While demonstrators continue to brave bullets — at least 220 people have been killed since the Feb. 1 coup, according to a local group that monitors political imprisonments and deaths — the quiet persistence of this mass civil disobedience movement has grown into a potent weapon against the military. For all the planning that went into the putsch, the generals seem to have been utterly unprepared for the breadth and depth of resistance against them.
“They robbed the power of the people from our elected government,” said Daw Cho Cho Naing, a clerk at the Ministry of Foreign Affairs who has refused to work along with most of her colleagues. “Our country’s democracy journey has just started, and we can’t lose it again.”
The effect of millions of people refusing to do their jobs has been dramatic, even if the military is built to withstand pressure. Up to 90 percent of national government activity has ceased, according to officials from four ministries. Factories are idled. In February, the national business registry recorded fewer than 190 new registrations, compared with nearly 1,300 the year before.
In a country where at least a third of the population was already living below the poverty line, civil disobedience is bringing tremendous self-imposed hardship to the people. But the striking class hopes that just a few more weeks or months of financial coercion will starve the military of the work force and resources it needs to run the country.
On Sunday, dozens were killed in factory districts in Yangon, the largest city in Myanmar, when security forces cracked down on street protesters with lethal force. The area is now under martial law, but many workers have vowed not to give up.
“We might be poor in terms of money, but we are rich with the value of loving our country,” said Ma Thuzar Lwin, whose husband, Ko Chan Thar, a construction worker, was shot in the neck during a recent attack.
Early this week, as her husband struggled for his life, Ms. Thuzar Lwin voiced her aspirations for him. “I want him to see with his own eyes the day the junta steps down,” she said.

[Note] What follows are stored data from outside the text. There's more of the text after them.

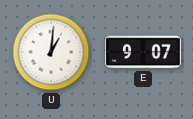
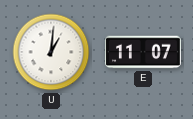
E: 9:07 -> 11:07
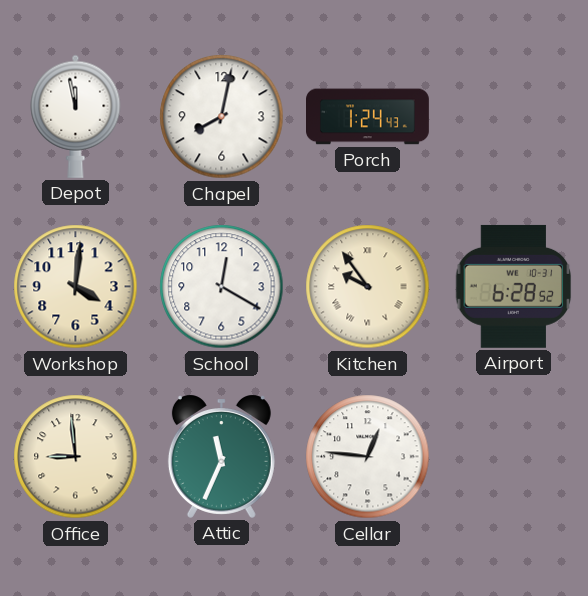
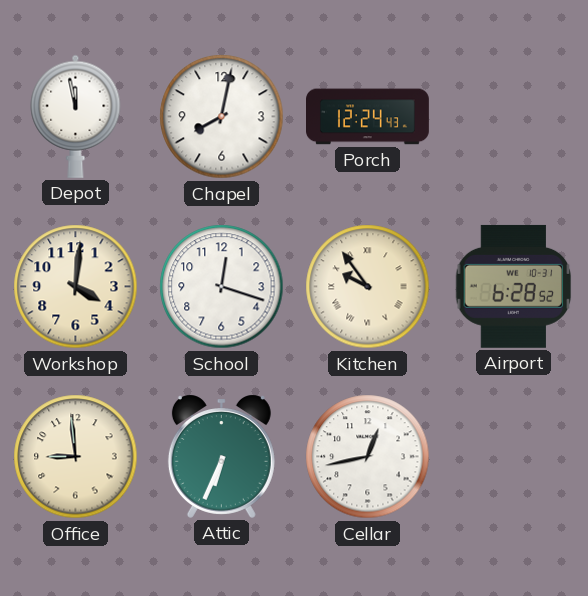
Porch: 1:24 -> 12:24
School: 12:20 -> 12:18
Attic: 11:34 -> 6:34
Cellar: 12:46 -> 12:43
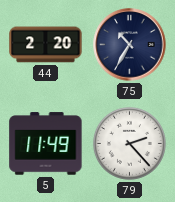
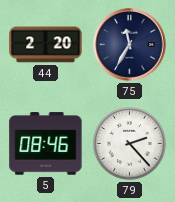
75: 10:35 -> 11:35
5: 11:49 -> 08:46
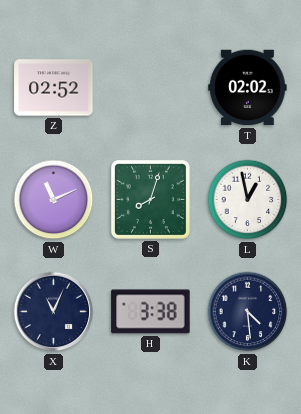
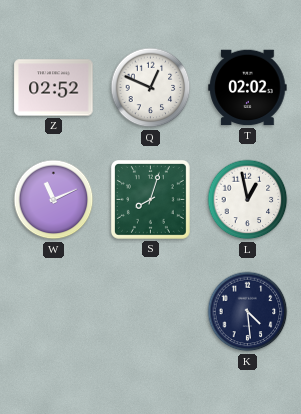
Q: none -> 12:49
X: 11:04 -> none
H: 3:38 -> none
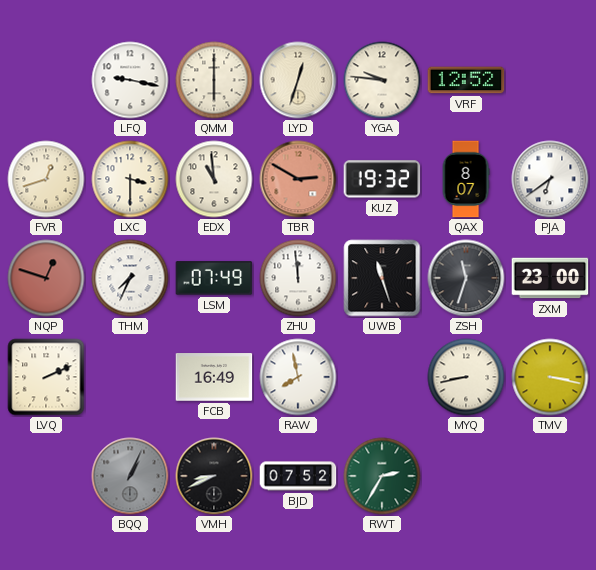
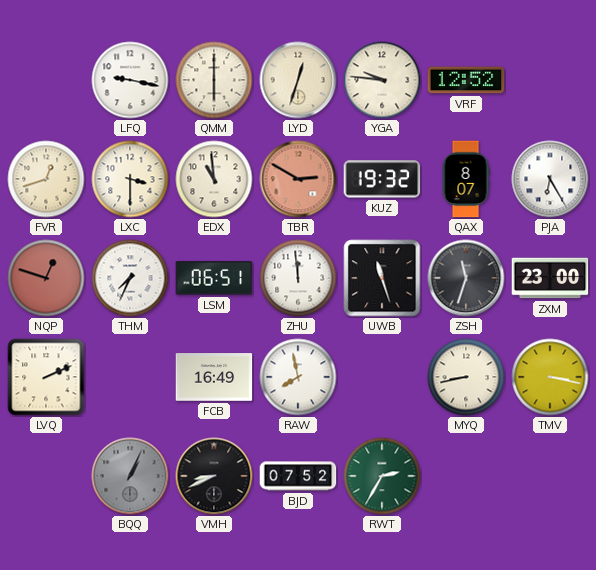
PJA: 6:39 -> 6:25
LSM: 07:49 -> 06:51
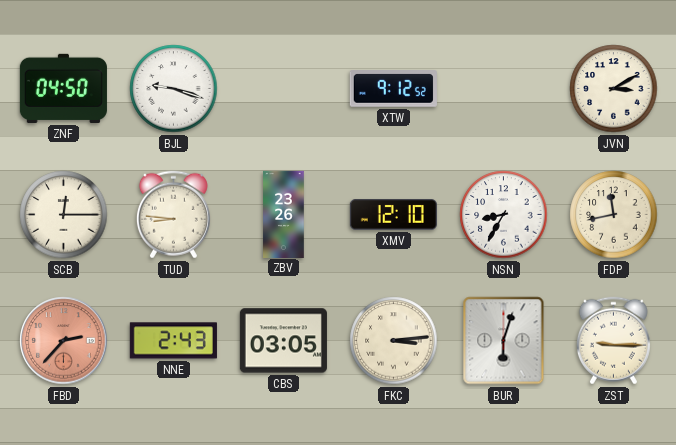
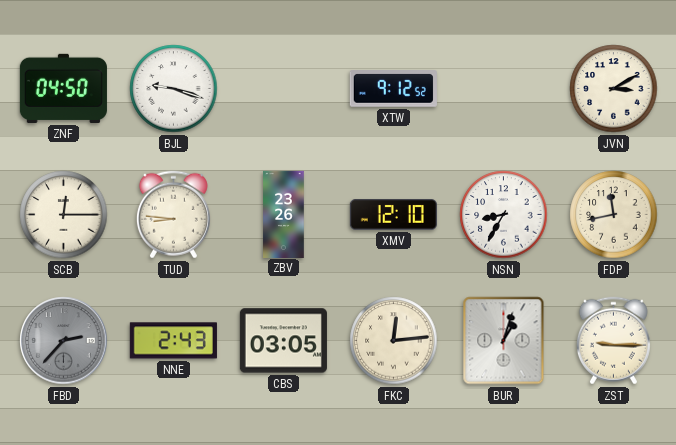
FBD dial: salmon -> grey
FKC: 3:14 -> 12:14
BUR: 6:03 -> 1:03
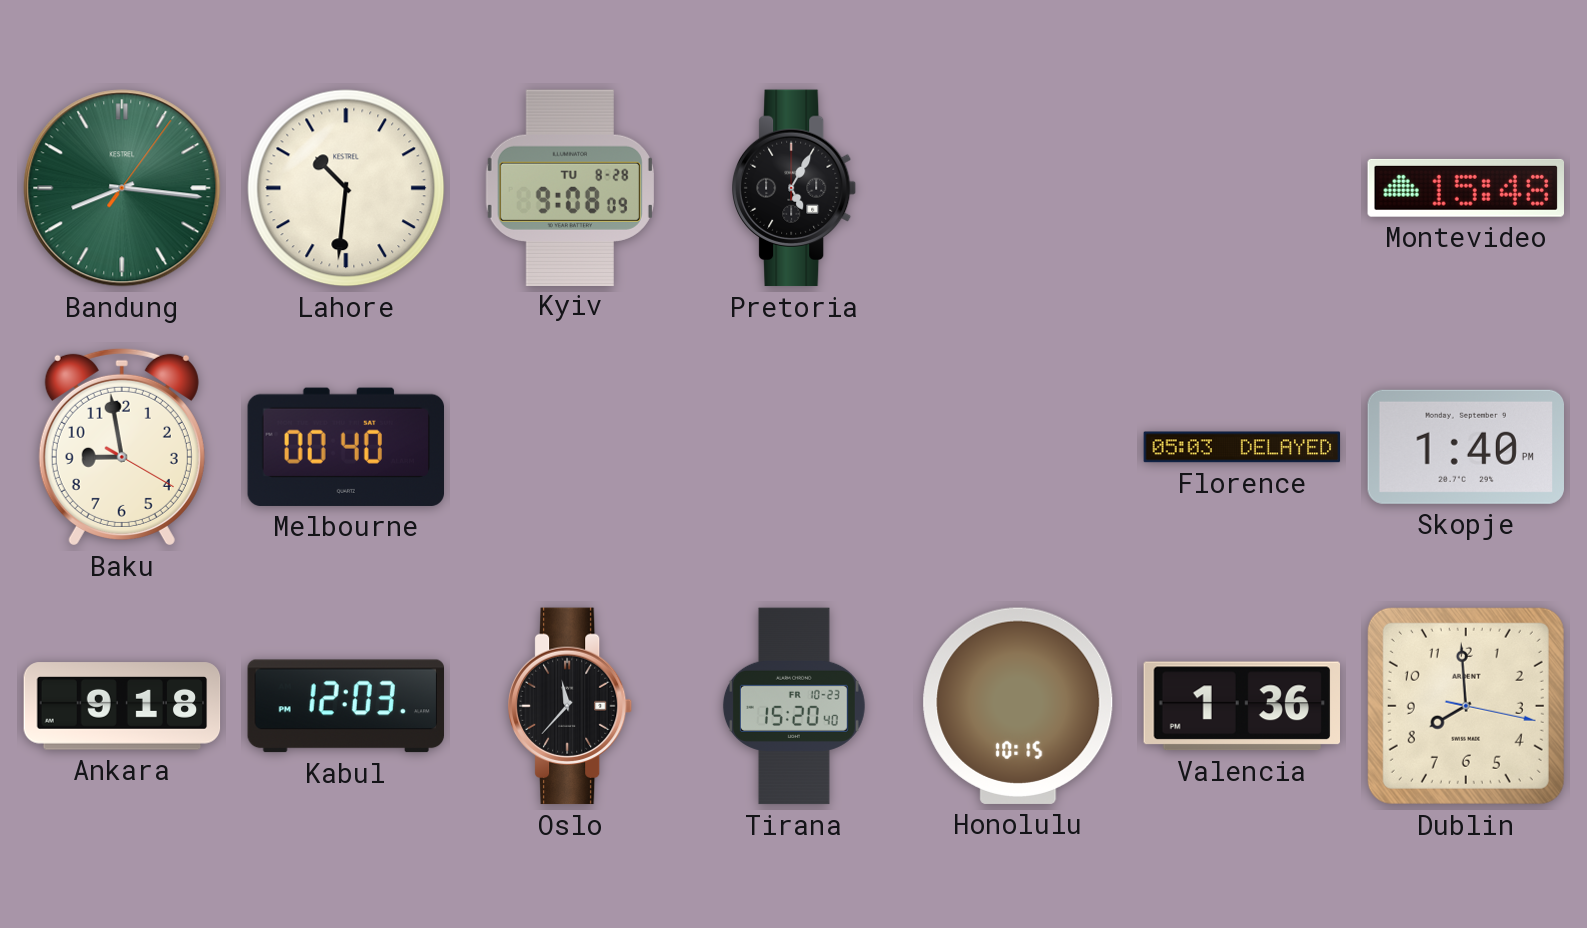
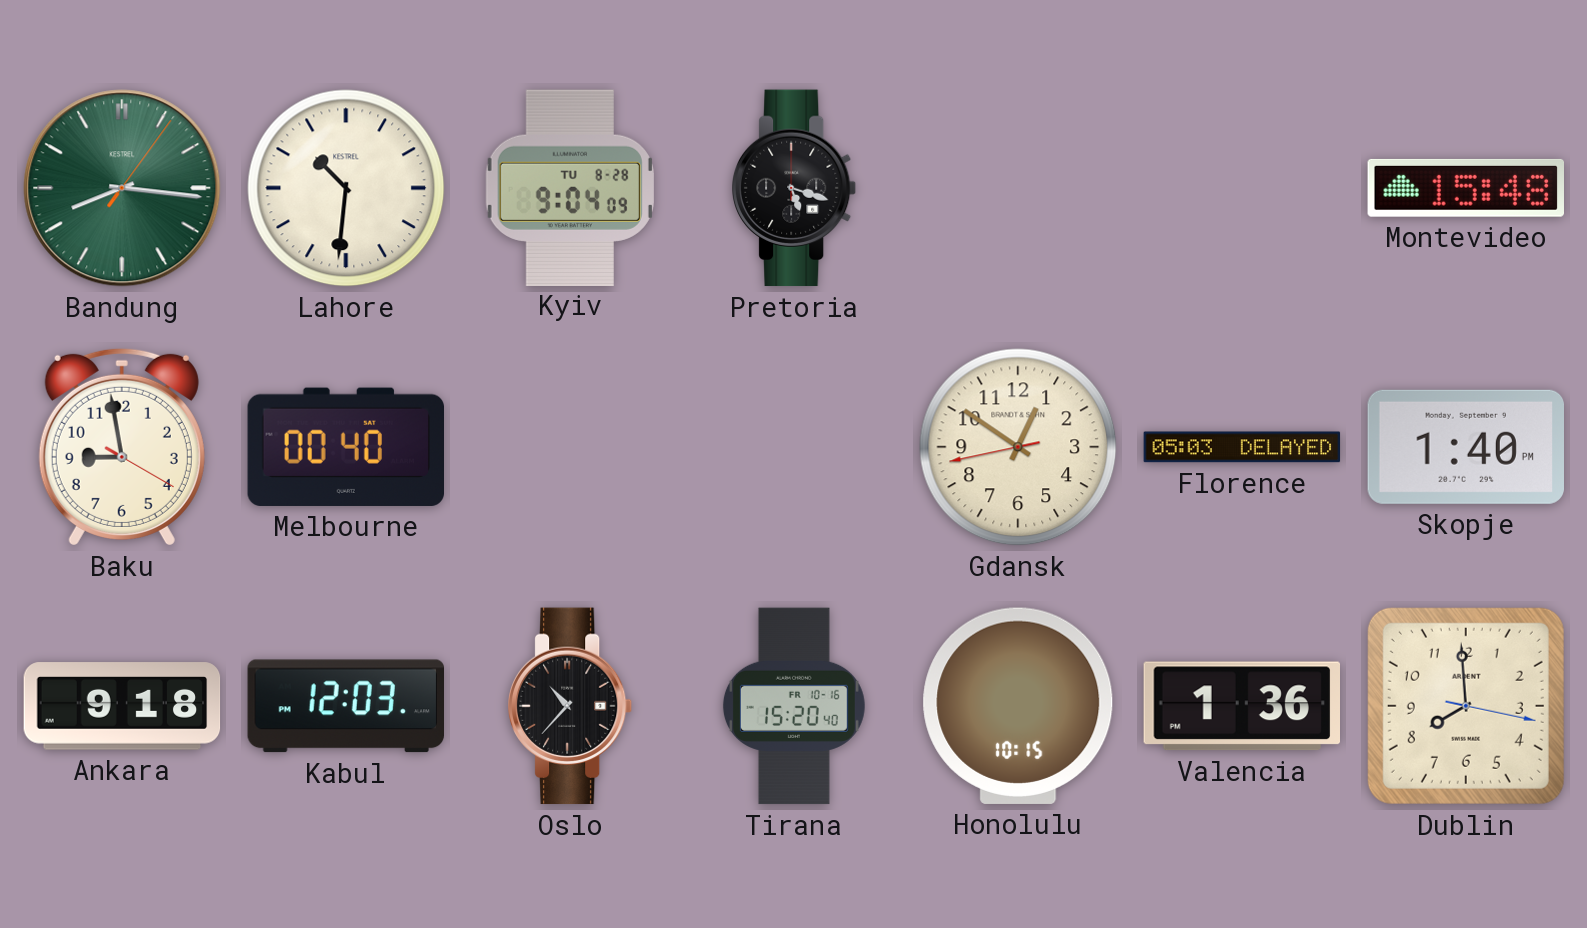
Kyiv: 9:08 -> 9:04
Pretoria: 5:05 -> 5:18
Gdansk: none -> 12:50
Oslo: 11:37 -> 10:37
Tirana date: FR 10-23 -> FR 10-16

Mr. Chan Thar died on Wednesday.
The Myanmar military, which has ruled the country for most of the past 60 years, is adept at killing. It is less practiced in running an economy that began integrating into the global financial system during a decade of reform.
In raids following the coup, soldiers rounded up hundreds of officials considered faithful to the civilian government led by the National League for Democracy party. An Australian economic adviser to Daw Aung San Suu Kyi, the nation’s de facto civilian leader, was also locked up. More than 200 employees of the central bank, including five deputy directors, have been fired for their civil disobedience.
As a result, taxes aren’t being collected in Myanmar. The bulk of licenses for imports, exports and much else are no longer being granted. With employees of private banks joining the strike, most money flows in and out of the country have stopped. Many companies have been unable to pay employees. Military banks have limited withdrawals for fear of runs on cash.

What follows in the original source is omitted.